2010年 アニメビジネス10大ニュース

【アニメ企業再編:00年代の総括として】

 こうしたビジネスモデルの変化のなか、関連企業はより強い企業体質を目指している。テレコムそして東京ムービー事業を抱える業界大手のアニメ制作会社トムスエンタテインメントが、12月に親会社セガサミーの完全子会社となった。同様にシンエイ動画はテレビ朝日の完全子会社に、ワオ・ワールドは親会社のワオ・コーポに吸収合併される。バンダイナムコグループでは、バンダイビジュアル、サンライズなどの映像事業ユニットとゲーム事業ユニットを統合してビジネスパワーを高めることを目指す。いずれもアニメ制作をより大きな事業のひとつとして統合していく動きである。
 一方で、マーベラスエンターテイメントはアニメ制作子会社アートランドを自社事業から切り離した。AICの株式を保有していた投資ファンドは、パチンコ機器製造のオーイズミに同社の株式を売却した。業界大手のプロダクション I.Gは老舗の竜の子プロダクションに出資し、グループ持ち株会社のIGポートの取締役にOLM社長の奥野敏聡氏を迎える。次世代を見据えたネットワークづくりが、様々なかたちで始まっている。

【新世代の映像がアニメを救う?】

 アニメ制作では、これまで関心の高かったフルCGアニメーション(3DCGアニメーション)に加えて、3D立体視へ注目が高まった。米国の大作映画『アバター』のヒットにより映画分野で3D市場が立ち上がった影響が大きい。
 2010年の国産3D映画は『劇場版 遊戯王』、『劇場版3D あたしンち』などと限られていた。しかし、春の東京国際アニメフェアでは、サンライズの『ヒピラくん』、東映の『プリキュア』、『ガイキング』、ゴンゾの『ラストエグザイル』など数多くの作品が展示され企業側の関心の高さが示されていた。そうした動きが2011年につながる。
 2011年には東映アニメーションによる『トリコ』、『ONE PIECE』の3D映画、プロダクション I.Gによる『攻殻機動隊 S.A.C. Solid State Society 3D』、さらに『豆富小僧』、『もののけ島のナキ』などの劇場映画が公開される。技術的には2Dアニメの3D立体視化を進めるキューテックとグラフィニカが注目される。

【正念場の海外ビジネス】

 海外ビジネスはもう何年も前から厳しい状態が続いてきたが、2010年には特にアニメファン向けのビジネスは縮小しきってしまい、現在は低位安定状態ともいえる状況だ。こうした傾向は欧米地域で顕著だ。米国最大手の日本アニメ会社ファニメーションが、親会社から売却方針を示されたのもこうした市場成長の不足が理由とみられる。
 こうした中で新たな挑戦も始まっている。電通は米国にアニメ・エンタテイメント事業を中心とする電通エンタテイメントUSAを設立し、アニメファンでなく大衆層に向けたアニメビジネス開拓を目指す。セガサミーグループの『爆丸』、ディーライツ・タカラトミーの『メタルファイトベイブレード』も同様だ。実際に米国では『ドラゴンボール改』、『NARUTO 疾風伝』など、マス向けの日本アニメの放送はむしろ増加傾向にある。海外の大衆市場の喰いこみには、現地でのプロモーションパワー、流通確保などが必要となる。そのための手段として国際共同製作がますます注目されている。
 一方で、アニプレックスUSAが2010年に北米で小規模なDVD発売事業をスタートし、日系企業NISアメリカも新たに北米アニメDVD市場に参入した。小さなアニメファン市場を前提に、新たにアニメファンを育てるという長期的な視点も生まれている。
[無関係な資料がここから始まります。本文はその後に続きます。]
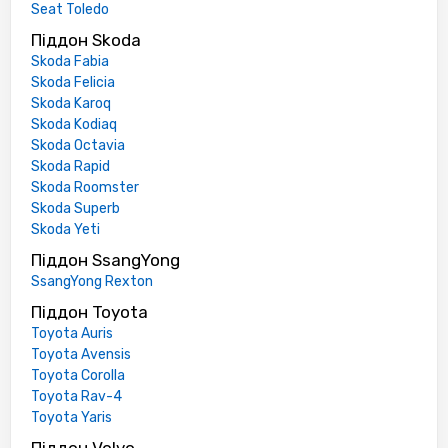
Seat Toledo
Піддон Skoda
Skoda Fabia
Skoda Felicia
Skoda Karoq
Skoda Kodiaq
Skoda Octavia
Skoda Rapid
Skoda Roomster
Skoda Superb
Skoda Yeti
Піддон SsangYong
SsangYong Rexton
Піддон Toyota
Toyota Auris
Toyota Avensis
Toyota Corolla
Toyota Rav-4
Toyota Yaris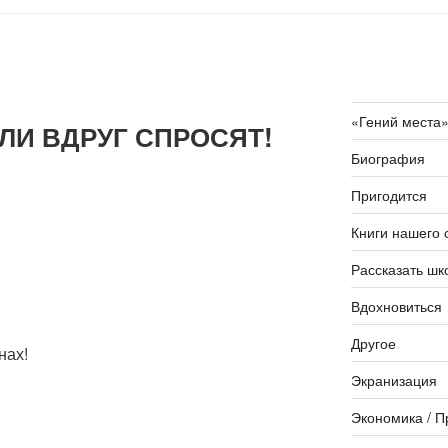
«Гений места
СЛИ ВДРУГ СПРОСЯТ!
Биография
Пригодится
Книги нашего 
Рассказать шк
Вдохновиться
Другое
нах!
Экранизация
Экономика / П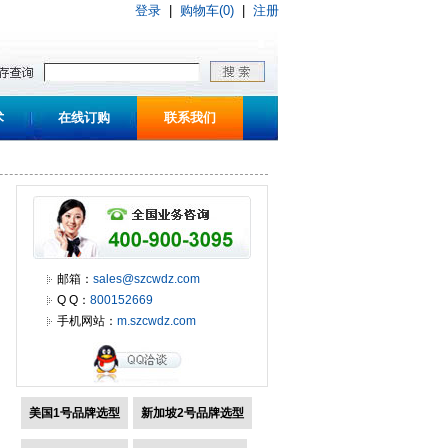
登录
|
购物车(0)
|
注册
术
在线订购
联系我们
邮箱：
sales@szcwdz.com
Q Q：
800152669
手机网站：
m.szcwdz.com
美国1号品牌选型
新加坡2号品牌选型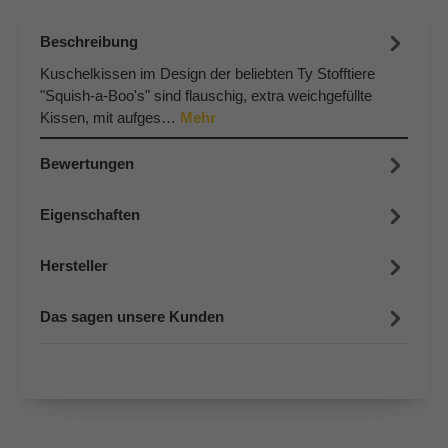
Beschreibung
Kuschelkissen im Design der beliebten Ty Stofftiere
"Squish-a-Boo's" sind flauschig, extra weichgefüllte
Kissen, mit aufges…
Mehr
Bewertungen
Eigenschaften
Hersteller
Das sagen unsere Kunden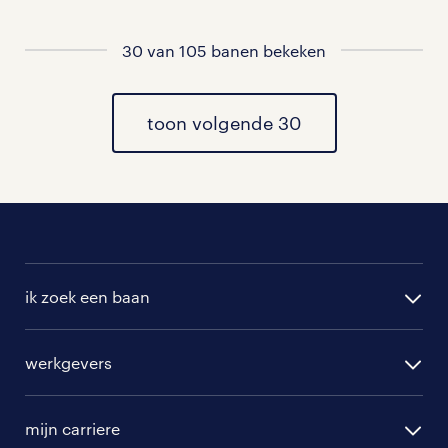
vacatures in Oldemarkt
30 van 105 banen bekeken
vacatures in Ossenzijl
toon volgende 30
vacatures in Kalenberg
vacatures in Vledder
vacatures in Frederiksoord
vacatures in Nijensleek
ik zoek een baan
alle vacatures
werkgevers
randstad operational
vacature aanmelden
randstad professional
mijn carriere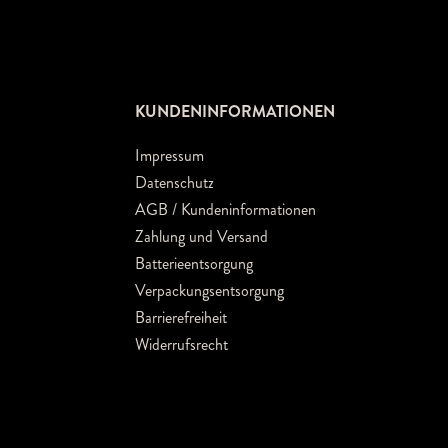
KUNDENINFORMATIONEN
Impressum
Datenschutz
AGB / Kundeninformationen
Zahlung und Versand
Batterieentsorgung
Verpackungsentsorgung
Barrierefreiheit
Widerrufsrecht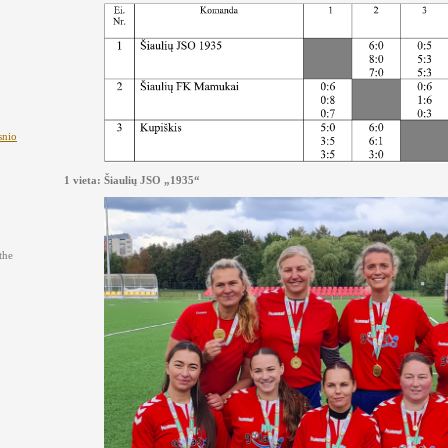
snio
1 vieta: Šiaulių JSO „1935“
the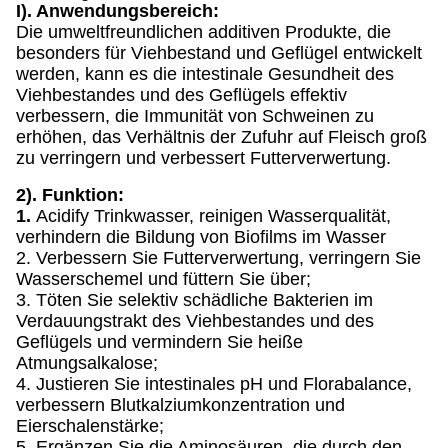
I). Anwendungsbereich:
Die umweltfreundlichen additiven Produkte, die
besonders für Viehbestand und Geflügel entwickelt
werden, kann es die intestinale Gesundheit des
Viehbestandes und des Geflügels effektiv
verbessern, die Immunität von Schweinen zu
erhöhen, das Verhältnis der Zufuhr auf Fleisch groß
zu verringern und verbessert Futterverwertung.
2). Funktion:
1.
Acidify Trinkwasser, reinigen Wasserqualität,
verhindern die Bildung von Biofilms im Wasser
2. Verbessern Sie Futterverwertung, verringern Sie
Wasserschemel und füttern Sie über;
3. Töten Sie selektiv schädliche Bakterien im
Verdauungstrakt des Viehbestandes und des
Geflügels und vermindern Sie heiße
Atmungsalkalose;
4. Justieren Sie intestinales pH und Florabalance,
verbessern Blutkalziumkonzentration und
Eierschalenstärke;
5. Ergänzen Sie die Aminosäuren, die durch den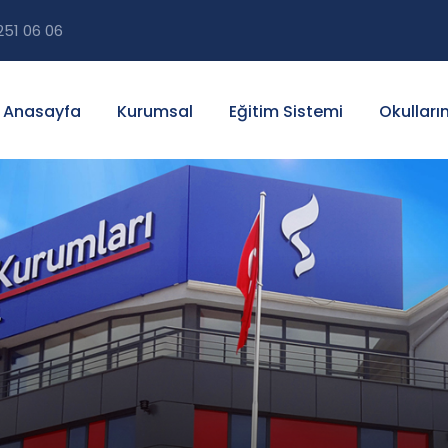
251 06 06
Anasayfa
Kurumsal
Eğitim Sistemi
Okulları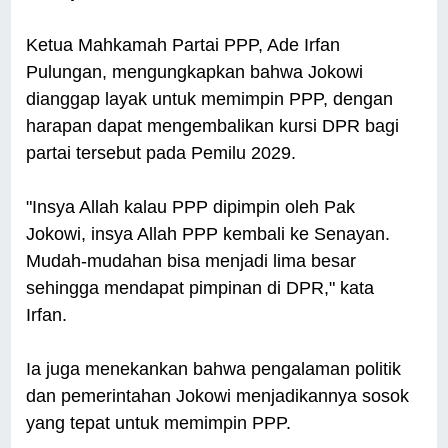
Ketua Mahkamah Partai PPP, Ade Irfan
Pulungan, mengungkapkan bahwa Jokowi
dianggap layak untuk memimpin PPP, dengan
harapan dapat mengembalikan kursi DPR bagi
partai tersebut pada Pemilu 2029.
"Insya Allah kalau PPP dipimpin oleh Pak
Jokowi, insya Allah PPP kembali ke Senayan.
Mudah-mudahan bisa menjadi lima besar
sehingga mendapat pimpinan di DPR," kata
Irfan.
Ia juga menekankan bahwa pengalaman politik
dan pemerintahan Jokowi menjadikannya sosok
yang tepat untuk memimpin PPP.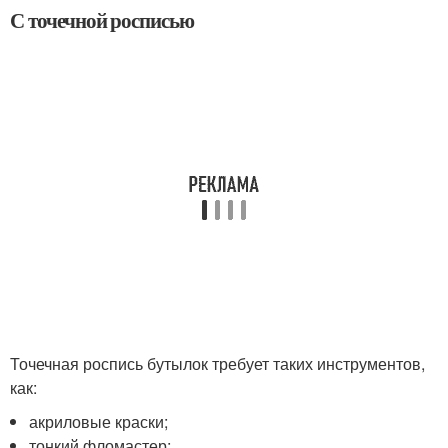
С точечной росписью
Точечная роспись бутылок требует таких инструментов,
как:
акриловые краски;
тонкий фломастер;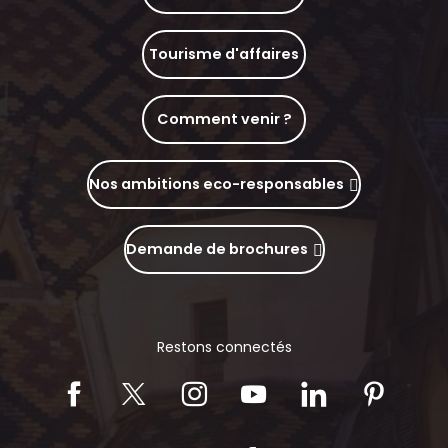
Tourisme d'affaires
Comment venir ?
Nos ambitions eco-responsables
Demande de brochures
Restons connectés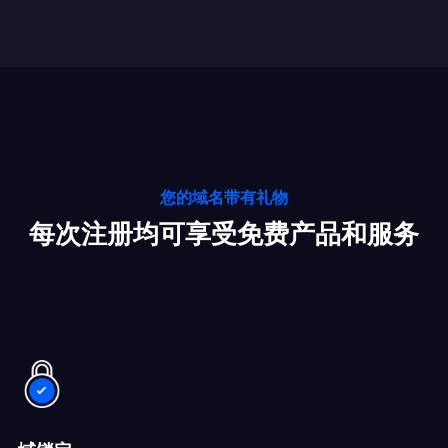
您的域名带有礼物
每次注册均可享受免费产品和服务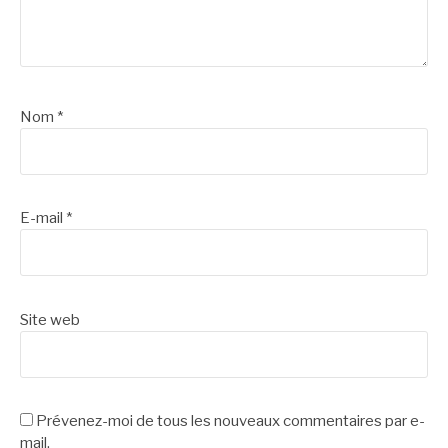
Nom
*
E-mail
*
Site web
Prévenez-moi de tous les nouveaux commentaires par e-
mail.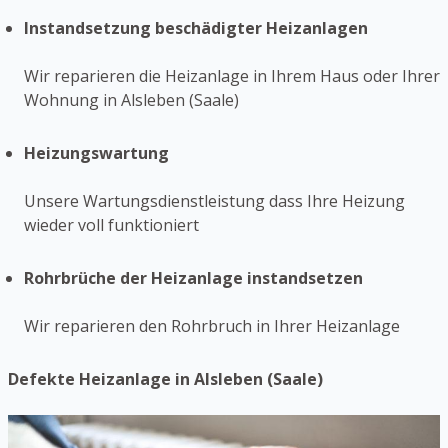
Instandsetzung beschädigter Heizanlagen
Wir reparieren die Heizanlage in Ihrem Haus oder Ihrer
Wohnung in Alsleben (Saale)
Heizungswartung
Unsere Wartungsdienstleistung dass Ihre Heizung
wieder voll funktioniert
Rohrbrüche der Heizanlage instandsetzen
Wir reparieren den Rohrbruch in Ihrer Heizanlage
Defekte Heizanlage in Alsleben (Saale)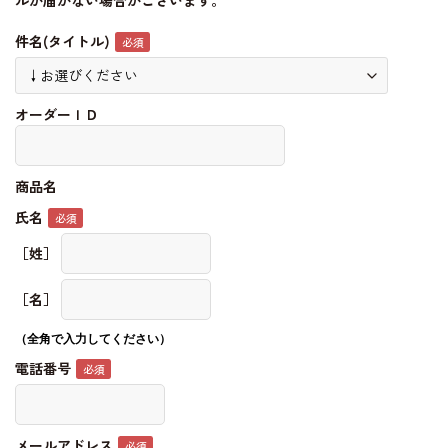
ルが届かない場合がございます。
件名(タイトル)
オーダーＩＤ
商品名
氏名
［姓］
［名］
（全角で入力してください）
電話番号
メールアドレス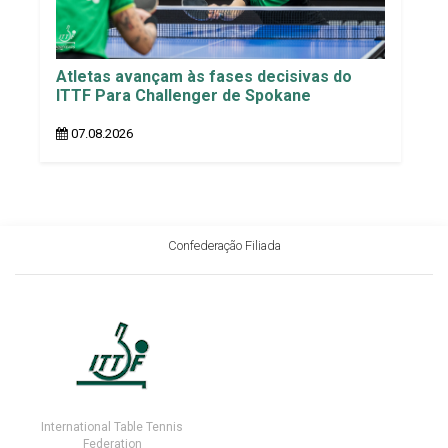
Atletas avançam às fases decisivas do
ITTF Para Challenger de Spokane
07.08.2026
Confederação Filiada
International Table Tennis
Federation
 明るいニュースは、商業アニメーションとはやや異なるが、2010年に初めて修了生を送り出した東京藝術大学大学院映像研究科アニメーション専攻の躍進だろう。同校出身クリエイターの作品が国内外のア二メーションフェスティバル・コンテストを席巻し、ザグレブとオタワの2つのアニメーション映画祭ではベストアニメーション校として表彰を受けた。
 東京藝大の活躍は日本のクリエイターには世界でわたり合える力があり、海外に出て行く仕組みさえあればそれが発揮されることを示していると言えないだろうか。